Queixas relacionadas à saúde sexual, como secura vaginal, dor durante as relações e diminuição do desejo, são frequentemente atribuídas ao envelhecimento e negligenciadas tanto pelas mulheres quanto, por vezes, pelos próprios profissionais de saúde. Contudo, a ginecologista Jussimara Souza Steglich, membro da Comissão Nacional Especializada em Sexologia da Federação Brasileira das Associações de Ginecologia e Obstetrícia (Febrasgo), enfatiza que a sexualidade não finda com a chegada da menopausa. Pelo contrário, a atenção a essa esfera da vida deve ser contínua, permitindo que as mulheres vivenciem sua sexualidade plenamente em todas as fases, havendo tratamentos eficazes para tais sintomas.
Desmistificando a Sexualidade Pós-Menopausa
A percepção de que a sexualidade feminina se extingue ou se torna irrelevante após a menopausa é um mito que precisa ser desconstruído. A Dra. Jussimara Steglich aponta que a sexualidade, embora possa parecer “obscurecida” por fatores adversos, permanece como parte integrante da vida da mulher. Um dos grandes desafios é a falta de diálogo: muitos ginecologistas, ao lidarem com pacientes em idade mais avançada, presumem incorretamente a ausência de vida sexual, evitando abordar o tema. Essa lacuna na comunicação é agravada pela vergonha que muitas mulheres sentem em discutir abertamente suas preocupações sexuais, devido a tabus sociais que ainda permeiam o assunto, quando o ideal seria uma abordagem natural e conversada com o médico e parceiro.

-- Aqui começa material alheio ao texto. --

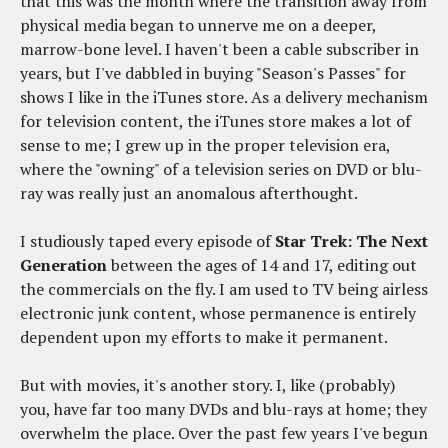
that this was the month where the transition away from
physical media began to unnerve me on a deeper,
marrow-bone level. I haven't been a cable subscriber in
years, but I've dabbled in buying "Season's Passes" for
shows I like in the iTunes store. As a delivery mechanism
for television content, the iTunes store makes a lot of
sense to me; I grew up in the proper television era,
where the "owning" of a television series on DVD or blu-
ray was really just an anomalous afterthought.
I studiously taped every episode of
Star Trek: The Next
Generation
between the ages of 14 and 17, editing out
the commercials on the fly. I am used to TV being airless
electronic junk content, whose permanence is entirely
dependent upon my efforts to make it permanent.
But with movies, it's another story. I, like (probably)
you, have far too many DVDs and blu-rays at home; they
overwhelm the place. Over the past few years I've begun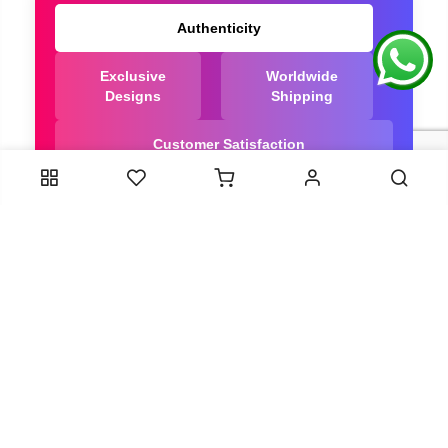
Authenticity
Exclusive
Worldwide
Designs
Shipping
Customer Satisfaction
We Are Trusted manufacturer of Bandhani saree
directly from India, ensuring you get the highest
quality, Our long-standing relationships with these
artisans ensure that each saree is crafted with
meticulous attention to detail and the highest
standards of quality. By cutting out middlemen, we
can guarantee the authenticity and purity of every
piece in our collection.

Abordagem Holística e Opções Terapêuticas
Para além da desmistificação, é crucial adotar uma perspectiva integrada para o bem-estar sexual na menopausa. A especialista sugere que as mulheres desenvolvam uma abordagem mental positiva, aliada a um estilo de vida saudável que inclua atividade física regular e boa alimentação. Essas práticas combinadas formam um “combo” essencial para enfrentar as mudanças que acompanham a menopausa. Adicionalmente, a terapia hormonal é uma ferramenta importante disponível, podendo ser utilizada com a devida orientação médica para mitigar sintomas e restaurar a qualidade de vida sexual, sempre com acompanhamento profissional para garantir a segurança e eficácia do tratamento.
Além dos Sintomas: Doenças Atreladas e Cuidado Integrado
É fundamental entender que nem todas as queixas sexuais na menopausa são exclusivamente decorrentes das alterações hormonais típicas dessa fase. Sintomas como a dor durante a relação sexual, por exemplo, podem ser um indicativo de condições médicas subjacentes. Dores sentidas profundamente na pelve podem estar associadas a quadros como endometriose, aderências pélvicas ou doença inflamatória pélvica. Mulheres que experimentam dor sexual frequentemente desenvolvem uma contração involuntária e reflexa de todo o corpo, em especial dos músculos do assoalho pélvico, exacerbando o desconforto. Diante da complexidade desses casos, a Dra. Jussimara Steglich defende a necessidade de um trabalho multidisciplinar, envolvendo diferentes especialidades para um diagnóstico preciso e um plano de tratamento abrangente, abordando tanto os aspectos físicos quanto os emocionais e musculares envolvidos.
A longevidade feminina, um tema cada vez mais relevante, não pode ser discutida sem considerar a menopausa e, inerentemente, a sexualidade. No Brasil, aproximadamente 30 milhões de mulheres estão nessa fase da vida, e dados nacionais revelam que 82% delas experimentam sintomas que impactam significativamente sua qualidade de vida. Ao reconhecer e tratar as queixas sexuais, a medicina não apenas melhora o bem-estar individual, mas também contribui para uma vida mais plena e saudável para milhões de mulheres, reforçando que a saúde sexual é um direito e um componente vital da saúde geral em qualquer idade.